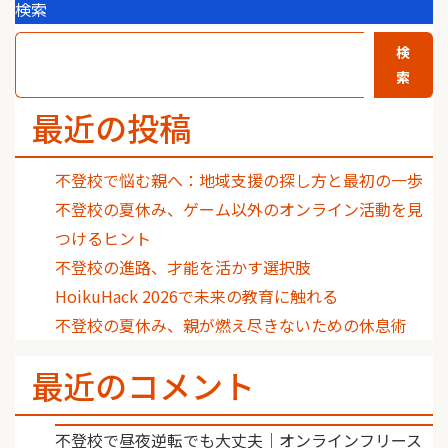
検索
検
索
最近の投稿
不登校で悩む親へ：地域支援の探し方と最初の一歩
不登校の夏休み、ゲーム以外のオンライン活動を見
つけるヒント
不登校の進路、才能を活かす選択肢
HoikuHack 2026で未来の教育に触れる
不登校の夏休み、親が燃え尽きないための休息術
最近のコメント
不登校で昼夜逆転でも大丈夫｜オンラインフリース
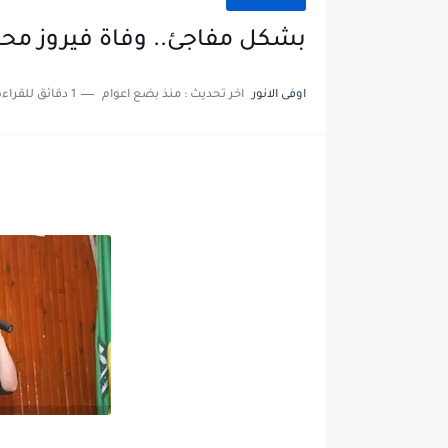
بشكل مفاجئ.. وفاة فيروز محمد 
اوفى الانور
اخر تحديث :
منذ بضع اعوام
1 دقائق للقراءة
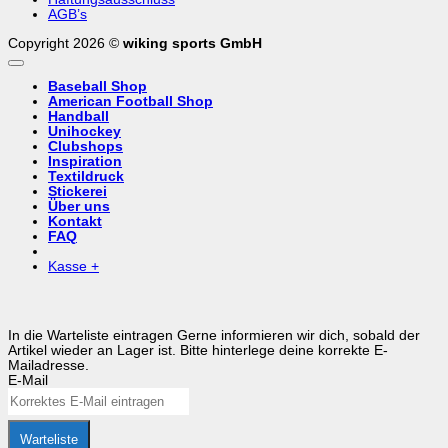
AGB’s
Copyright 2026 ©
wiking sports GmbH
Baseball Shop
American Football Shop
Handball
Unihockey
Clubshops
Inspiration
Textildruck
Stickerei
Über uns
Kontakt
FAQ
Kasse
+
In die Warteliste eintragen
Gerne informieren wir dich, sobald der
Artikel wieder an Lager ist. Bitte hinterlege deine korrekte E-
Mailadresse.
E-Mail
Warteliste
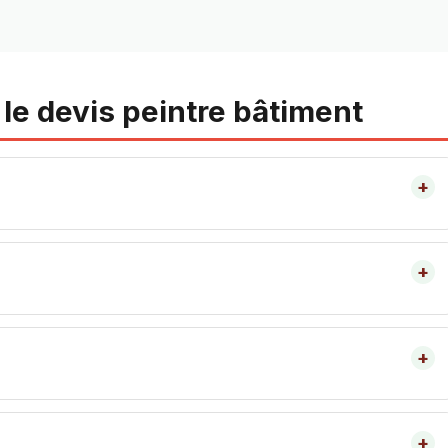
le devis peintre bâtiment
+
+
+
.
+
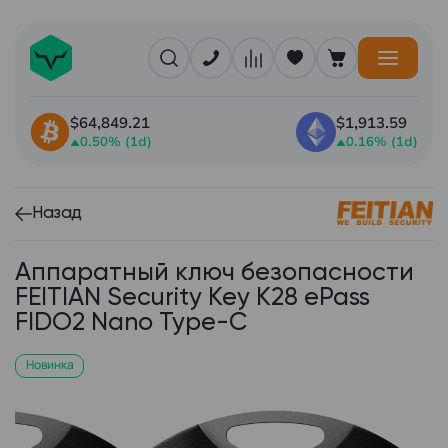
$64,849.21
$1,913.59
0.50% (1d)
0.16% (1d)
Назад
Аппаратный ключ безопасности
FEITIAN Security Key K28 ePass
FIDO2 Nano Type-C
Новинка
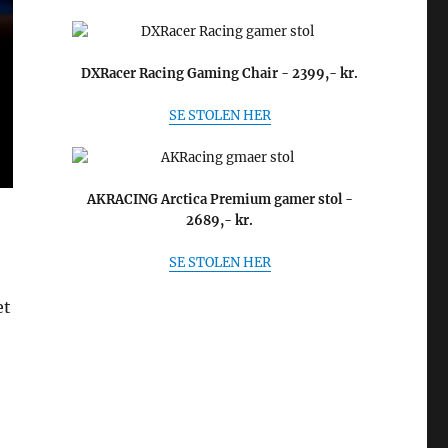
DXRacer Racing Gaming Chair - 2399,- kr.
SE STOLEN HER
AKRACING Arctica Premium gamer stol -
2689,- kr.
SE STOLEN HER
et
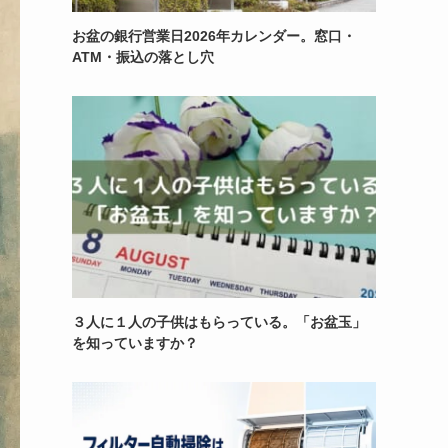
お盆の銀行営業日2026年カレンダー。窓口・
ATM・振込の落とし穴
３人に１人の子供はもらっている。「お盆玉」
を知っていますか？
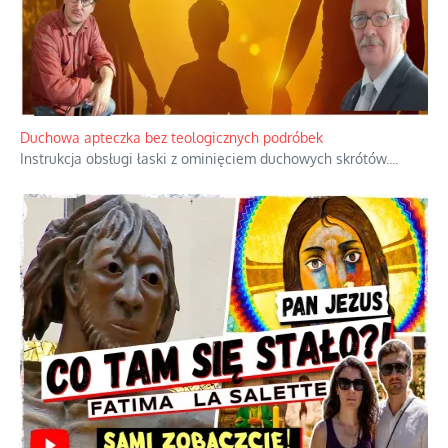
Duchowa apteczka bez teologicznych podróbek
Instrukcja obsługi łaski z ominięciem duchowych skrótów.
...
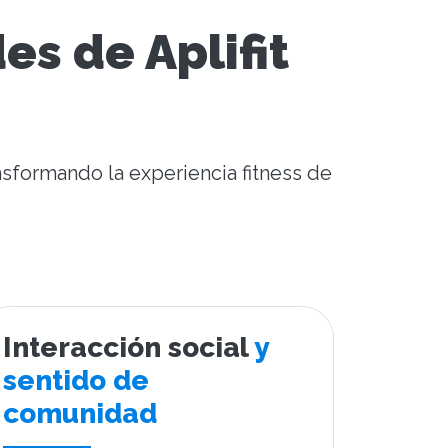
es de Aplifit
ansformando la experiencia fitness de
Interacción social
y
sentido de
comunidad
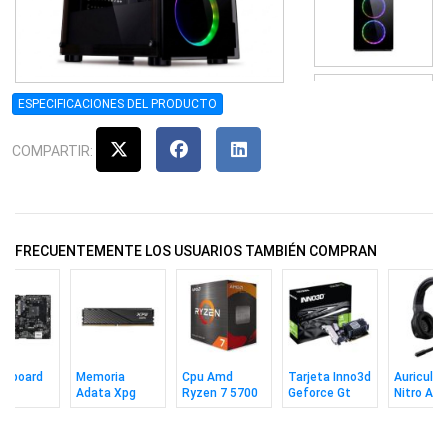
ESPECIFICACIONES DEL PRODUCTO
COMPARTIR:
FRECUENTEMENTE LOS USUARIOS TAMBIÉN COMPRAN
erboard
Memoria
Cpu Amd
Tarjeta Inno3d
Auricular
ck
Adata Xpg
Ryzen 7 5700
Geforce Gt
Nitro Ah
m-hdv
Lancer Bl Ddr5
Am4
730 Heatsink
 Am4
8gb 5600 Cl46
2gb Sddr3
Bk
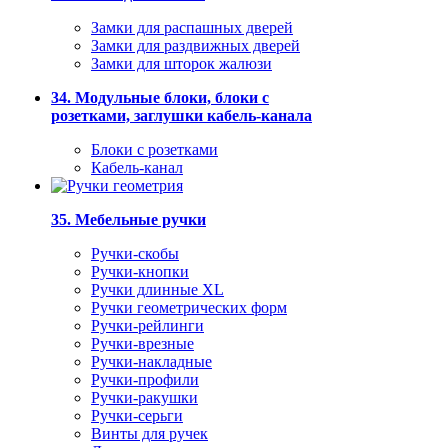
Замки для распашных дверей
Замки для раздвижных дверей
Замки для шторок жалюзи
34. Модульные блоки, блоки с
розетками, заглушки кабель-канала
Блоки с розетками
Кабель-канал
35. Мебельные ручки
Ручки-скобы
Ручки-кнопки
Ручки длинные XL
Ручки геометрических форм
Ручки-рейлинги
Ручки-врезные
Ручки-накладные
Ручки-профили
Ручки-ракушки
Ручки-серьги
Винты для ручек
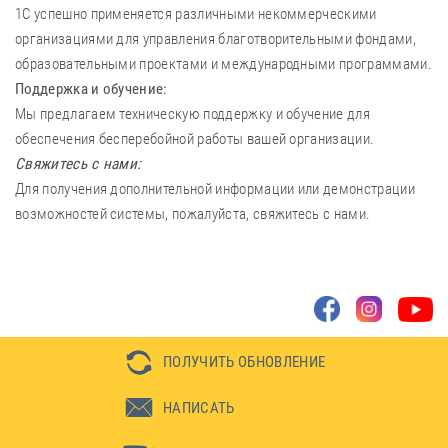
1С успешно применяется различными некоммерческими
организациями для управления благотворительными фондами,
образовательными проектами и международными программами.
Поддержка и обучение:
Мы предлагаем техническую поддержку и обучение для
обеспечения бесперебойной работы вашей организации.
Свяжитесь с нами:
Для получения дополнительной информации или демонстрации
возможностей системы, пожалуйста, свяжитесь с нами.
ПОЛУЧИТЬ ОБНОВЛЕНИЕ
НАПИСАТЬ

***

WHAT TO PRODUCE.
Write out exactly the lines from the one containing "Interacción social" through the end of the entries, both included. Pictures are not copied.

RESULT.
Interacción social
y
sentido de
comunidad
ESPECIFICACIONES DEL PRODUCTO
COMPARTIR:
FRECUENTEMENTE LOS USUARIOS TAMBIÉN COMPRAN
erboard
Memoria
Cpu Amd
Tarjeta Inno3d
Auricular
ck
Adata Xpg
Ryzen 7 5700
Geforce Gt
Nitro Ah
m-hdv
Lancer Bl Ddr5
Am4
730 Heatsink
 Am4
8gb 5600 Cl46
2gb Sddr3
Bk
Замки для распашных дверей
Замки для раздвижных дверей
Замки для шторок жалюзи
34. Модульные блоки, блоки с
розетками, заглушки кабель-канала
Блоки с розетками
Кабель-канал
35. Мебельные ручки
Ручки-скобы
Ручки-кнопки
Ручки длинные XL
Ручки геометрических форм
Ручки-рейлинги
Ручки-врезные
Ручки-накладные
Ручки-профили
Ручки-ракушки
Ручки-серьги
Винты для ручек
1С успешно применяется различными некоммерческими
организациями для управления благотворительными фондами,
образовательными проектами и международными программами.
Поддержка и обучение:
Мы предлагаем техническую поддержку и обучение для
обеспечения бесперебойной работы вашей организации.
Свяжитесь с нами:
Для получения дополнительной информации или демонстрации
возможностей системы, пожалуйста, свяжитесь с нами.
ПОЛУЧИТЬ ОБНОВЛЕНИЕ
НАПИСАТЬ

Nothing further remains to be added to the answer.